Three GOP clowns were especially active last week--Chris Christie, thinking his troubles are either behind him or that potential voters in Iowa have not been tracking the Bridgegate scandal (or, what is in fact true for them, seeing it to be a scandal created by the liberal eastern-establishment media) plunged into adoring crowds who came out to see a genuine political celebrity (ironically a celebrity created as much by media-fed scandal as achievement) who was eager to show the Republican competition how a seemingly straight-talking, tell-it-like-it-is anti-Washington regular overweight guy looks and feels like in the flesh (double meaning intended).

It feels pretty good, the ever-modest Christie concluded, all smiles before heading back to New Jersey, praying that the various prosecutors and grand juries investigating the mess at the GW Bridge as well as other signs of corruption will not indict him before next November. My guess is they will, and that that will finally deflate him. In the meantime, he'll keep pressing the flesh. (Sorry, at times I can't restrain myself from being bad.)

Also getting into their clown gear were Rick Perry, who I believe is still governor of Texas, and Rand Paul, Ron's son, who I think is a senator though the last time he was seen in Washington was two years ago when he was sworn in. He's now a part of the Washington establishment, like it or not, and since politically being perceived that way is a ability, he is trying to figure out how to be both a senator and an anti-establishment, anti-governement figure though he is in fact a public employee and earns more than $200,000 a year in salary and generous benefits paid for by taxpayers whose taxes he wants to cut. Get it?
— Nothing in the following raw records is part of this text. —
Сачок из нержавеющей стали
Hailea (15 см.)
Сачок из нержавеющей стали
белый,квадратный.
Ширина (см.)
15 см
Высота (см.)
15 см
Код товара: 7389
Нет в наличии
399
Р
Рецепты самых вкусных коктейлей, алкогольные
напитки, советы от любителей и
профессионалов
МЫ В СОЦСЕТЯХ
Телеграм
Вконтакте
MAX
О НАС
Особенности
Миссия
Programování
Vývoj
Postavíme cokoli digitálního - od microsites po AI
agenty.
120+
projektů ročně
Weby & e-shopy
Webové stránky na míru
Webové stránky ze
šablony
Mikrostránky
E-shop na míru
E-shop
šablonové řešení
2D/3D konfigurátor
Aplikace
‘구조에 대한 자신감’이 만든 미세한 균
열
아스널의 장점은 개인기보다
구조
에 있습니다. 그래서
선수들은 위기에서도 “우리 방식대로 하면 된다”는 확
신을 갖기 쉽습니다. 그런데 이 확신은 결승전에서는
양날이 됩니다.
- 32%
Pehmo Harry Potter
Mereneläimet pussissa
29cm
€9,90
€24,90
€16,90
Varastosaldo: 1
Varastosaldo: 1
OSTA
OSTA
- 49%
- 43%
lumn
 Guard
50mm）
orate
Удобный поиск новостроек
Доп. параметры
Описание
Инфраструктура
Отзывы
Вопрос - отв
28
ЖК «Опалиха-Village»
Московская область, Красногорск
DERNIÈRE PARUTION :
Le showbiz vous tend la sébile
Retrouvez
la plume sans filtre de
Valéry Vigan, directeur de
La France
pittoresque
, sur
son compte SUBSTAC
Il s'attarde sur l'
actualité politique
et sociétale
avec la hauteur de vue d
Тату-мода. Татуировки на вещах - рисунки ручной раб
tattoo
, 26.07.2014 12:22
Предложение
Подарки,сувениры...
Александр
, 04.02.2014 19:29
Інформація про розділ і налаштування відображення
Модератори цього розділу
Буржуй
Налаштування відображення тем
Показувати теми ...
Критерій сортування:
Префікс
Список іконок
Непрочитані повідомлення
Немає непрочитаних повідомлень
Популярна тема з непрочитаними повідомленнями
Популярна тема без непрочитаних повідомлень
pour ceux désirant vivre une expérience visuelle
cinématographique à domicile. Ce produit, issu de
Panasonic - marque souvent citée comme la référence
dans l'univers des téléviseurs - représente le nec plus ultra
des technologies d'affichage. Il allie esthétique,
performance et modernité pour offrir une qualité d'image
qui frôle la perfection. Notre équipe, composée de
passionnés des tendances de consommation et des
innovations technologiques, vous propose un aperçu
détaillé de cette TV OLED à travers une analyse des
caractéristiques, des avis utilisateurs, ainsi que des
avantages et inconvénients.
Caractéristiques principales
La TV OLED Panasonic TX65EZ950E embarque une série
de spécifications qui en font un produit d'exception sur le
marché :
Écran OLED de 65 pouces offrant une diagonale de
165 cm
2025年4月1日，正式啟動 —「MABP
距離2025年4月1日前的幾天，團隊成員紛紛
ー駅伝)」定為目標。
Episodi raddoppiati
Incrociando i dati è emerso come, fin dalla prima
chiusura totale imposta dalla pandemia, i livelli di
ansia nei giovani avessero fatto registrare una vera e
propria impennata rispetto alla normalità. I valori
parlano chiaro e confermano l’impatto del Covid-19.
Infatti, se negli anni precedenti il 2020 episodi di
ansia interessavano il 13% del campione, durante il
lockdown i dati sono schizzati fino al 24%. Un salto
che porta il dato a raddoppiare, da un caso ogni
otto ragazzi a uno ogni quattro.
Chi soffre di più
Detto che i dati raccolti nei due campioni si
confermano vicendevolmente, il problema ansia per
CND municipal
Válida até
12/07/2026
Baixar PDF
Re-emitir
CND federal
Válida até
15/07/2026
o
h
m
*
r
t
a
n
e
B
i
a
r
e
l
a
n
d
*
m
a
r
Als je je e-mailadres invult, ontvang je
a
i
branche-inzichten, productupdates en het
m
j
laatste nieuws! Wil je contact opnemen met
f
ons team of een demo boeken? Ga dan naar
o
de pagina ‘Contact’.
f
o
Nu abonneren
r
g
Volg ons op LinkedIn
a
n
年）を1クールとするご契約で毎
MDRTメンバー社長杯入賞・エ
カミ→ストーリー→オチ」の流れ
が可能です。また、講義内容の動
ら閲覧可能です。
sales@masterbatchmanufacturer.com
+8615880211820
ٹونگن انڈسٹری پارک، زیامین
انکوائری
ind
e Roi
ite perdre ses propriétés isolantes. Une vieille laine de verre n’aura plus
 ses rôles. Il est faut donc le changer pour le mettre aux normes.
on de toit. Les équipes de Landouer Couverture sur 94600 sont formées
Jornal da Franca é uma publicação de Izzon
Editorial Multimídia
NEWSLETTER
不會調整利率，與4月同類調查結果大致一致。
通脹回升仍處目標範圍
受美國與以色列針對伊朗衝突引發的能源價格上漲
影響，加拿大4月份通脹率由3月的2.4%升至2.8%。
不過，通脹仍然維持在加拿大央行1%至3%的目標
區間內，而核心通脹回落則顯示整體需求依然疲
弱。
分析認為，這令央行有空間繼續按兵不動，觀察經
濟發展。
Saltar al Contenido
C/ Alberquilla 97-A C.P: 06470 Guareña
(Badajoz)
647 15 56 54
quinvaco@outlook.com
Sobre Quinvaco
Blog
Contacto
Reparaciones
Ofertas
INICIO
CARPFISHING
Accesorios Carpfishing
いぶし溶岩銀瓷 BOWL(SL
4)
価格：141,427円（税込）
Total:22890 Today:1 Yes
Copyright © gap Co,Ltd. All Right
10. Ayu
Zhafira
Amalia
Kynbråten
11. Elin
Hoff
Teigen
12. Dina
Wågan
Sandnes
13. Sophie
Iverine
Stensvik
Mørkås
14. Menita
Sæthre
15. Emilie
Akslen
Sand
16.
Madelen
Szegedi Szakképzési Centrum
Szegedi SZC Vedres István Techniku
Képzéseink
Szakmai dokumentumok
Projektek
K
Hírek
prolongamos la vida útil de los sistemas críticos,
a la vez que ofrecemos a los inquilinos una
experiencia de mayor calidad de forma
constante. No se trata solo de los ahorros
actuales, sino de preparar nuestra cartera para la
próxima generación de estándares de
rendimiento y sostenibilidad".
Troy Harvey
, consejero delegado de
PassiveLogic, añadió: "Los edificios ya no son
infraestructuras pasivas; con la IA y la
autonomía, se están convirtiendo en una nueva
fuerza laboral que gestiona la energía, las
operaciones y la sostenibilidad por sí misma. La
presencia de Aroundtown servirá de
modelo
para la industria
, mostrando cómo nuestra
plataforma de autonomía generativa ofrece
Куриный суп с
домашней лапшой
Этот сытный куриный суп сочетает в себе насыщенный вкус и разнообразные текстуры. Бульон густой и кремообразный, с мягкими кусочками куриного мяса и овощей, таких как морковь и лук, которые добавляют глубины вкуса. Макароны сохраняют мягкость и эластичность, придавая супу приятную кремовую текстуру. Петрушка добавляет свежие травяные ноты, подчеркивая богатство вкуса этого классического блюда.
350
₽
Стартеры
Only a clown could be that audacious. And then have you seen his hair-dye job and eye makeup? Right out of clown school. But there I go again being bad.

What is unusual so many months before the Iowa caucuses is for undeclared but for-certain candidates to attack each other directly, by name. This early in the game unannounced candidates have always talked in broad generalities while wandering around the country attempting to line up wealthy supporters while appearing to be above the fray and trying to act presidential.

But Rick Perry couldn't control himself. He went right after purported front-runner Rand Paul both by policy and name. Maybe he recalled that the last time around, assuming his memory is more intact this time--he had trouble during the debates remembering even his own talking points--perhaps he is acknowledging that that last-minute strategy didn't work. His front-runner status lasted about a week.

Though the problem may have been more him than his strategy, this time around he is working more on the strategy than the "him" part.

The governor showed up last week with a new pair of professorial-looking eye glasses. These are part of a strategy to look smart because, again in 2012, he both looked and sounded, how else to put this, dumb.

And he's even given up wearing cowboy boots. Another strategy to make him look serious. And maybe to appeal to women and independents who don't like to see too much testosterone in their presidents. Though God knows with John Kennedy, Bill Clinton, and FDR it flowed freely.

All Democrats. Hum.

Rick Perry, to show he knows the location of Russia and that he can't see it from his ranch, and is thus comfortable with foreign policy issues and therefore ready to move into the White House, but also to distinguish himself from the GOP frontrunner, attacked Rand Paul by name, calling him an "isolationist," "flat wrong," and "curiously blind" (recall the eyeglasses).

Very bold. But before the ink dried on reports about Perry's otherwise high-toned speech, Paul's people retaliated, calling Rick Perry "dead wrong," saying that though he is running around wearing "smart glasses" (not spiffy smart but the style of glasses that make you seem smart), "apparently his new glasses haven't altered his perception of the world or allowed him to see more clearly."

I call that hitting above the belt and not politically smart since so many voters need glasses not to make them look smart but to see. Though someone should check to see if Perry's have prescription lenses or are just window glass.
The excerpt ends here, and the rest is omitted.